Christian views on jewish dating
They value tradition and family, but don’t plan on marrying only Jews.They are proud to be Jewish, but don’t feel that contradicts with practicing other religions.The survey found that 21 percent of Jewish millennials believe Jesus was “God in human form who lived among people in the 1st century.” And 28 percent “see him as a rabbi or spiritual leader, but not God.”The openness to non-Jewish practice extends beyond that: 42 percent of respondents say they celebrate Christmas.A majority says one can hold other faiths and still be Jewish.“I was not willing to just write them off entirely. We know religion is changing, we know parameters of identity are changing, so why would we expect different generations to look exactly the same?”The data on Jesus might be especially surprising to Jews who, if they agree on nothing else, believe that Jews for Jesus and its “messianic” philosophy are beyond the pale.But its goal was to conduct market research for “Messianic Jews.” And Jews for Jesus likes what it sees.“It was very hopeful from our perspective,” Susan Perlman, the San Francisco-based group’s director of communications, told JTA.“This was a generation that was spiritual, that is willing to engage in the subject of whether or not Jesus might be the Messiah.
Most people who fund research on American Jews also come with an agenda, and I’ve been in this world long enough to know that the people who fund that research don’t interfere. Almost a quarter of Jewish millennials attend religious services once a week, according to the survey, and one in three prays every day.A majority says “God loves people.”Ari Kelman, a Jewish studies professor at Stanford University who was interviewed as part of the report, said the study suggests a cohort distinct from all others.“These don’t look like Jews I recognize,” he said of the millennials surveyed.“Often molded by intermarriage and multiculturalism, they reject rigid or traditional definitions of what it means to be Jewish, but — more than any other generation — still consider their Jewish identity to be very important to them.”But it also includes a few unusual entries that Pew didn’t cover, like a detailed section on belief in God and the afterlife, and — no surprise here — an extensive examination of attitudes toward Jesus.
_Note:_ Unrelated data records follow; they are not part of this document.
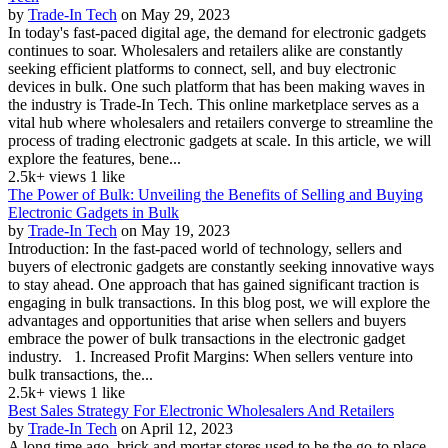
by
Trade-In Tech
on May 29, 2023
In today's fast-paced digital age, the demand for electronic gadgets
continues to soar. Wholesalers and retailers alike are constantly
seeking efficient platforms to connect, sell, and buy electronic
devices in bulk. One such platform that has been making waves in
the industry is Trade-In Tech. This online marketplace serves as a
vital hub where wholesalers and retailers converge to streamline the
process of trading electronic gadgets at scale. In this article, we will
explore the features, bene...
2.5k+ views
1 like
The Power of Bulk: Unveiling the Benefits of Selling and Buying
Electronic Gadgets in Bulk
by
Trade-In Tech
on May 19, 2023
Introduction: In the fast-paced world of technology, sellers and
buyers of electronic gadgets are constantly seeking innovative ways
to stay ahead. One approach that has gained significant traction is
engaging in bulk transactions. In this blog post, we will explore the
advantages and opportunities that arise when sellers and buyers
embrace the power of bulk transactions in the electronic gadget
industry. 1. Increased Profit Margins: When sellers venture into
bulk transactions, the...
2.5k+ views
1 like
Best Sales Strategy For Electronic Wholesalers And Retailers
by
Trade-In Tech
on April 12, 2023
A long time ago, brick and mortar stores used to be the go-to place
For those accustomed to thinking of millennials as religiously uninvolved and skeptical of traditional practices, the survey has some surprising news: Eighty percent of Jewish millennials self-identify as “religious Jews,” as opposed to just a slim majority of all Jews.[But] most Jews think that belief in Jesus is disqualifying by roughly a 2-to-1 margin.”)This week’s survey no doubt garnered higher percentages on those questions because it included Messianic Jews — that is, members of a religious movement that combines Christian and Jewish beliefs — whom Pew excluded from some questions.